For the entries below, how many lines include the word "item"? Give the figure and nothing more.

> DATASET RECORDS:
- Opening Delimiter -
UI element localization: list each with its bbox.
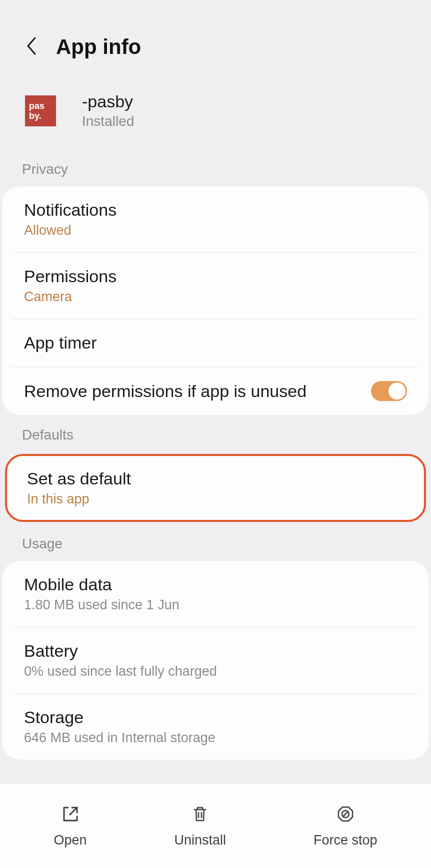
- remove-permissions-item[interactable]: Remove permissions if app is unused: [2, 367, 429, 415]
- permissions-subtitle: Camera: [24, 289, 407, 305]
- mobile-data-title: Mobile data: [24, 575, 407, 594]
- storage-title: Storage: [24, 708, 407, 727]
- app-icon-text-line1: pas: [29, 101, 44, 111]
- storage-subtitle: 646 MB used in Internal storage: [24, 730, 407, 746]
- force-stop-button[interactable]: Force stop: [298, 800, 392, 853]
- battery-item[interactable]: Battery 0% used since last fully charged: [2, 627, 429, 693]
- remove-permissions-toggle[interactable]: [371, 381, 407, 401]
- bottom-nav: Open Uninstall Force stop: [0, 784, 431, 868]
- app-install-status: Installed: [82, 113, 134, 129]
- permissions-title: Permissions: [24, 267, 407, 286]
- open-icon: [61, 805, 80, 826]
- app-info-block: -pasby Installed: [82, 92, 134, 129]
- privacy-card: Notifications Allowed Permissions Camera…: [2, 186, 429, 415]
- stop-icon: [336, 805, 355, 826]
- battery-title: Battery: [24, 641, 407, 661]
- trash-icon: [190, 805, 210, 826]
- app-header-row: pas by. -pasby Installed: [0, 79, 431, 149]
- set-as-default-subtitle: In this app: [27, 491, 404, 507]
- notifications-title: Notifications: [24, 200, 407, 220]
- notifications-item[interactable]: Notifications Allowed: [2, 186, 429, 252]
- defaults-section-label: Defaults: [0, 415, 431, 452]
- battery-subtitle: 0% used since last fully charged: [24, 664, 407, 679]
- permissions-item[interactable]: Permissions Camera: [2, 253, 429, 319]
- privacy-section-label: Privacy: [0, 149, 431, 186]
- usage-card: Mobile data 1.80 MB used since 1 Jun Bat…: [2, 561, 429, 760]
- app-info-header: App info: [0, 0, 431, 79]
- storage-item[interactable]: Storage 646 MB used in Internal storage: [2, 694, 429, 760]
- app-icon: pas by.: [25, 95, 56, 126]
- open-button[interactable]: Open: [38, 800, 102, 853]
- mobile-data-item[interactable]: Mobile data 1.80 MB used since 1 Jun: [2, 561, 429, 627]
- app-timer-title: App timer: [24, 333, 407, 353]
- mobile-data-subtitle: 1.80 MB used since 1 Jun: [24, 597, 407, 613]
- back-button[interactable]: [24, 36, 38, 58]
- uninstall-button[interactable]: Uninstall: [159, 800, 241, 853]
- remove-permissions-title: Remove permissions if app is unused: [24, 382, 371, 401]
- open-label: Open: [54, 833, 86, 848]
- force-stop-label: Force stop: [314, 833, 378, 848]
- uninstall-label: Uninstall: [174, 833, 226, 848]
- app-name: -pasby: [82, 92, 134, 111]
- app-timer-item[interactable]: App timer: [2, 319, 429, 367]
- app-icon-text-line2: by.: [29, 111, 42, 121]
- usage-section-label: Usage: [0, 524, 431, 561]
- chevron-left-icon: [24, 36, 38, 56]
- page-title: App info: [56, 35, 141, 59]
- notifications-subtitle: Allowed: [24, 223, 407, 238]
- toggle-knob: [388, 382, 406, 400]
- set-as-default-item[interactable]: Set as default In this app: [5, 454, 426, 522]
- set-as-default-title: Set as default: [27, 469, 404, 488]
- Closing Delimiter -
> EXPECTED ANSWER: 8